Minimnya kunjungan disebabkan oleh banyak faktor. Thomas Haryonagoro (2009) menjelaskan, ada kesan di masyarakat selama ini yang kurang berpihak terhadap museum, di mana fasilitas ini dianggap tidak atraktif, tidak aspiratif, tidak menghibur, dan pengelolaan dilakukan seadanya. Keberadaan museum belum mampu menunjukkan nilai-nilai koleksi yang tersimpan kepada publik. Kondisi sumber daya manusia di museum pun memprihatinkan. Edukator (programmer) kurang profesional, kehumasan (public relation) lemah, kurang aktif. Pemasaran ataupun informasi tentang museum hanya seadanya dan cenderung stagnan. Kondisi ini diperparah pula dengan penyelenggara pariwisata yang kurang berpihak kepada museum. Museum dinilai belum menjadi destinasi yang potensial. Otonomi daerah pun menghambat konsolidasi pusat-daerah.
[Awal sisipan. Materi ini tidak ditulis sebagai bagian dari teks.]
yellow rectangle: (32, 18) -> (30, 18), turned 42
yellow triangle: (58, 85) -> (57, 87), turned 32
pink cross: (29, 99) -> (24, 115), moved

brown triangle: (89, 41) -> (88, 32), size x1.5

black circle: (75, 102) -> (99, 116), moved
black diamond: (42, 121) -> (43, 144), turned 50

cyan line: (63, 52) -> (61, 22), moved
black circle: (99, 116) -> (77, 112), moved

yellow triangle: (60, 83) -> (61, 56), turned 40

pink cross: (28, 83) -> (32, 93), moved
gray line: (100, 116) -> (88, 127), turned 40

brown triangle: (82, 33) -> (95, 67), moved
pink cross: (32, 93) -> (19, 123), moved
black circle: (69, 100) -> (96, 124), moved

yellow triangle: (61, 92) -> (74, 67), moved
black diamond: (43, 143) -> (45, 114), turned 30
Saat ini jumlah museum di Indonesia tercatat 281 unit, dan diperkirakan akan terus bertambah. Museum tersebut antara lain tersebar di Jawa Tengah (41 museum), DKI Jakarta (62 museum), dan DI Yogyakarta (32 museum). Berdasarkan data dari Kementerian Kebudayaan dan Pariwisata (2009), jumlah kunjungan terhadap 80 museum di seluruh Indonesia setiap tahunnya mengalami penurunan. Pada tahun 2006, jumlah kunjungan ke museum mencapai 4.561.165, lalu turun menjadi 4.204.321 di tahun 2007, bahkan di tahun 2008 turun kembali menjadi 4.174.020 pengunjung. Keadaan semacam ini jelas mengindikasikan bahwa museum kurang diminati sebagai salah satu tujuan wisata.

Museum di Sumatera

Sejak bergulirnya otonomi daerah, kewenangan pengelolaan museum diserahkan ke daerah sesuai PP No. 38 Tahun 2007 tentang Pembagian Urusan Pemerintah, Pemerintah Daerah Provinsi, dan Pemerintah Daerah Kabupaten Kota.
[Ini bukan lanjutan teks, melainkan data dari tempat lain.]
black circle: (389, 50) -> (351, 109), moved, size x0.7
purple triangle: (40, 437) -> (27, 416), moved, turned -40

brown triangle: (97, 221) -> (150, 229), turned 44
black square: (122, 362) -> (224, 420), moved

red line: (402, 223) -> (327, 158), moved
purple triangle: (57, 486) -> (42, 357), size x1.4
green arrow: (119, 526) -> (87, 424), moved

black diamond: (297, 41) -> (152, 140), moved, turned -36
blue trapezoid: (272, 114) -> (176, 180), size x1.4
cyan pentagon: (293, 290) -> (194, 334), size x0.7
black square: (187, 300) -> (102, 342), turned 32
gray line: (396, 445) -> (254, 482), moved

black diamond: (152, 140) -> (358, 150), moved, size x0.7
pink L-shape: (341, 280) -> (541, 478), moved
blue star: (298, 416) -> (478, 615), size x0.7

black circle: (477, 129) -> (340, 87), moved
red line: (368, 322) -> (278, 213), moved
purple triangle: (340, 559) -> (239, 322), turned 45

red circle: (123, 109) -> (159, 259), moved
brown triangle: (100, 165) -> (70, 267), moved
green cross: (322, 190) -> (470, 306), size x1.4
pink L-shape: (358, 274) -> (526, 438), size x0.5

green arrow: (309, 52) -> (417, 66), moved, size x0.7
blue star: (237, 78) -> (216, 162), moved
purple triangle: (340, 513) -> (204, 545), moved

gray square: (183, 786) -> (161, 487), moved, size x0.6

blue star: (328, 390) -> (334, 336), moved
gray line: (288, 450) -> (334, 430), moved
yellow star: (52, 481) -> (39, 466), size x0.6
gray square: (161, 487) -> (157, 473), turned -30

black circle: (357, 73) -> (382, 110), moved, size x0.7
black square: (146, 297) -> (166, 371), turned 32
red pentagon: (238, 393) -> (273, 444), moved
Palembang adalah salah satu kota di Sumatera yang banyak menyimpan benda-benda sejarah. Beberapa kalangan mengharapkan museum-museum di kota ini perlu diperbaiki dalam sistem pengelolaannya (Antara, 9 Januari 2010). Kurang terawatnya koleksi berharga, mutu fasilitas atau wahana penyimpanan menjadi permasalahan utama. Padahal jika ditelusuri, potensi museum di daerah yang merupakan pusat Kerajaan Sriwijaya itu dapat menjadi daya tarik tersendiri.

Ada beberapa museum terkenal di Palembang, antara lain Museum Balaputra Dewa (dikelola Pemprov/Dinas Pendidikan Sumsel), Museum Sultan Mahmud Badaruddin II (dikelola Pemkot Palembang), Museum Tekstil, Museum Sriwijaya di kompleks Taman Purbakala Kerajaan Sriwijaya (dikelola Dinas Pendidikan Provinsi), dan Monumen Amanat Perjuangan Rakyat. Berbedanya pengelola tiap museum di Palembang juga berdampak pada mekanisme anggaran yang diperoleh atau diperuntukkan bagi perawatan tiap museum.

Dalam sebuah pemberitaan yang diturunkan kantor berita Antara edisi 9 Januari 2010, disebutkan bahwa beberapa museum di Palembang sangat memprihatinkan, seperti Museum Sriwijaya di kompleks TPKS, Museum Tekstil, dan Museum Balaputra Dewa. Museum Sriwijaya sering tidak beroperasi dan tutup. Kondisi sekitarnya nampak kotor serta kumuh. Koleksi Rumah Limas dan bangunan sekitar Museum Balaputra Dewa juga terlihat memerlukan perbaikan karena mulai keropos dimakan usia dan rayap. Kondisi penerangan lampu museum pada malam hari sangat kurang. Beberapa pengunjung museum membandingkannya dengan kondisi Museum Sultan Mahmud Badaruddin di dekat Benteng Kuto Besak (BKB), pinggiran Sungai Musi dan Monpera yang tidak berjauhan lokasinya. Kedua museum itu relatif banyak dikunjungi masyarakat, termasuk turis mancanegara.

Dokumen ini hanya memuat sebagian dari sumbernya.